- [Exercise requirements]: Starting at the line below holding "Correo electrónico (76, 704)" and stopping at the line holding "Аппарат Думы (436, 1786)", print every line exactly, both ends included, and leave the rest out.

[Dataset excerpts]
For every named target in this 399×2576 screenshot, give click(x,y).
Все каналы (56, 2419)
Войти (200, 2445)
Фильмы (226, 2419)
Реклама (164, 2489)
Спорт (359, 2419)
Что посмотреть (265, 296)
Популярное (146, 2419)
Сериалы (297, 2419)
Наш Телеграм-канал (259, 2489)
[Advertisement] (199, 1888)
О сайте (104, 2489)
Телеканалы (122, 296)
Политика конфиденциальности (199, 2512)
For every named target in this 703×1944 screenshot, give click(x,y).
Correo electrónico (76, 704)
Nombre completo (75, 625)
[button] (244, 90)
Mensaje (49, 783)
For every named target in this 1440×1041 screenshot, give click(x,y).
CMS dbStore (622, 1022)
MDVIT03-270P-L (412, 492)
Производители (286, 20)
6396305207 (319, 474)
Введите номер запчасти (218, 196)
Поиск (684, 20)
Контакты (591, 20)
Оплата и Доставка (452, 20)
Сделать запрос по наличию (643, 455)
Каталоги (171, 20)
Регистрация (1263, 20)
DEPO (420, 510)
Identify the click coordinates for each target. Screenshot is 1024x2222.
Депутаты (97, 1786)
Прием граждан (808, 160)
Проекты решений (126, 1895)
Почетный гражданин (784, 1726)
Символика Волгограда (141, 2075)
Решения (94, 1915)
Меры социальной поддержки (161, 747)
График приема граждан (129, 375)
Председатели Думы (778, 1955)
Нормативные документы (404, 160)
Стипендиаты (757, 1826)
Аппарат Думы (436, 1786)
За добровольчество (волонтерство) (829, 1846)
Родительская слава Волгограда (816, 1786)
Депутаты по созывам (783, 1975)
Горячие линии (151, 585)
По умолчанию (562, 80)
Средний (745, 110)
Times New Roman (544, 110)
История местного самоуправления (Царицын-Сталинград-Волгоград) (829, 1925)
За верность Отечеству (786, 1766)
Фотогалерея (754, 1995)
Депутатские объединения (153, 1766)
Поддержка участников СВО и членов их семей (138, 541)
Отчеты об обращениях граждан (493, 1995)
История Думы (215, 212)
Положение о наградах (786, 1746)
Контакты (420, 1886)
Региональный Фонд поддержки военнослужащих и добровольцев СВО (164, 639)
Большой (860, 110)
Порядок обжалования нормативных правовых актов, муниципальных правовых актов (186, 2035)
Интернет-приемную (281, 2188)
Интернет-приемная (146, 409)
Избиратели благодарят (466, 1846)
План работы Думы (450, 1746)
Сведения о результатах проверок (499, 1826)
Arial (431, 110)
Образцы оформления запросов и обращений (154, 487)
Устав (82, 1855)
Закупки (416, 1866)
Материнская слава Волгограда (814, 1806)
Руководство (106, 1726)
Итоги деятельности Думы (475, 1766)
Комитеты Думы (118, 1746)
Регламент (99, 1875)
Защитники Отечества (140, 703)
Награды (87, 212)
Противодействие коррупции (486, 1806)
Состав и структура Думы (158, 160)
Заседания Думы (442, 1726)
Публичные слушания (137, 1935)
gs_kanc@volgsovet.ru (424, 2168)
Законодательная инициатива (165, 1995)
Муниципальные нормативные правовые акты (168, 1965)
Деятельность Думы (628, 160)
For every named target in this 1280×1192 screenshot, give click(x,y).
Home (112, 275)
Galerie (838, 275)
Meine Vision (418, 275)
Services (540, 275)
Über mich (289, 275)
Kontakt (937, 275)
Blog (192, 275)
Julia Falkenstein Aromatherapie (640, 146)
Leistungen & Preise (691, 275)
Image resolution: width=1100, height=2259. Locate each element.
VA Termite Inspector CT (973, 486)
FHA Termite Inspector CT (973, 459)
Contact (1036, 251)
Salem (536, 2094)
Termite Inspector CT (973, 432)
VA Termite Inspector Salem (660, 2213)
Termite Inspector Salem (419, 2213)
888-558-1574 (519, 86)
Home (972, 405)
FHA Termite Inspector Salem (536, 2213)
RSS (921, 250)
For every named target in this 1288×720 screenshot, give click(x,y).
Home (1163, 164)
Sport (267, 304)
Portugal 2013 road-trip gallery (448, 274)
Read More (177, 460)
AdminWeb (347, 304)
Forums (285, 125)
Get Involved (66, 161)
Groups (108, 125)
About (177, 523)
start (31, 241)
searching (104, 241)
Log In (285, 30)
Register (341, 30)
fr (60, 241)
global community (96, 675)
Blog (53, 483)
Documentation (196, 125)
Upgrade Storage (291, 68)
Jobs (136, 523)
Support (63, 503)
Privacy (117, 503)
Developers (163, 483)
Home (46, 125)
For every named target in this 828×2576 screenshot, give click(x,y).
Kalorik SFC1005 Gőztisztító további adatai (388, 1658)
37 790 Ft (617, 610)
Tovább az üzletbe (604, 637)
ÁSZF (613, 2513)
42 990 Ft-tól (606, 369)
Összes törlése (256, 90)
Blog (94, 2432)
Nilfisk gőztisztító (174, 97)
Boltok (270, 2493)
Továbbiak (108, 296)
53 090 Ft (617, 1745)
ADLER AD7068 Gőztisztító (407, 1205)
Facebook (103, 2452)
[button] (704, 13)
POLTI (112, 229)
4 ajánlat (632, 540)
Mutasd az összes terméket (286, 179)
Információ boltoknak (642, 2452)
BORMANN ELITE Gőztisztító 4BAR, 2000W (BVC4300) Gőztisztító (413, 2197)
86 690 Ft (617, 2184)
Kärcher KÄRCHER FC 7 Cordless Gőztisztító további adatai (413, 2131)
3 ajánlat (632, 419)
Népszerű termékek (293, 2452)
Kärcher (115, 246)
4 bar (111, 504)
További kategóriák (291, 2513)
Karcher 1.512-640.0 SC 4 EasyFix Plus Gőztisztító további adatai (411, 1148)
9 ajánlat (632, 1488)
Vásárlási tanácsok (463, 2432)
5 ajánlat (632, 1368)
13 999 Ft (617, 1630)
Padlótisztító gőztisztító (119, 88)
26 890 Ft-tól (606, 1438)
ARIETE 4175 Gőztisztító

- [Solution for this problem]:
Correo electrónico (76, 704)
Nombre completo (75, 625)
[button] (244, 90)
Mensaje (49, 783)
For every named target in this 1440×1041 screenshot, give click(x,y).
CMS dbStore (622, 1022)
MDVIT03-270P-L (412, 492)
Производители (286, 20)
6396305207 (319, 474)
Введите номер запчасти (218, 196)
Поиск (684, 20)
Контакты (591, 20)
Оплата и Доставка (452, 20)
Сделать запрос по наличию (643, 455)
Каталоги (171, 20)
Регистрация (1263, 20)
DEPO (420, 510)
Identify the click coordinates for each target. Screenshot is 1024x2222.
Депутаты (97, 1786)
Прием граждан (808, 160)
Проекты решений (126, 1895)
Почетный гражданин (784, 1726)
Символика Волгограда (141, 2075)
Решения (94, 1915)
Меры социальной поддержки (161, 747)
График приема граждан (129, 375)
Председатели Думы (778, 1955)
Нормативные документы (404, 160)
Стипендиаты (757, 1826)
Аппарат Думы (436, 1786)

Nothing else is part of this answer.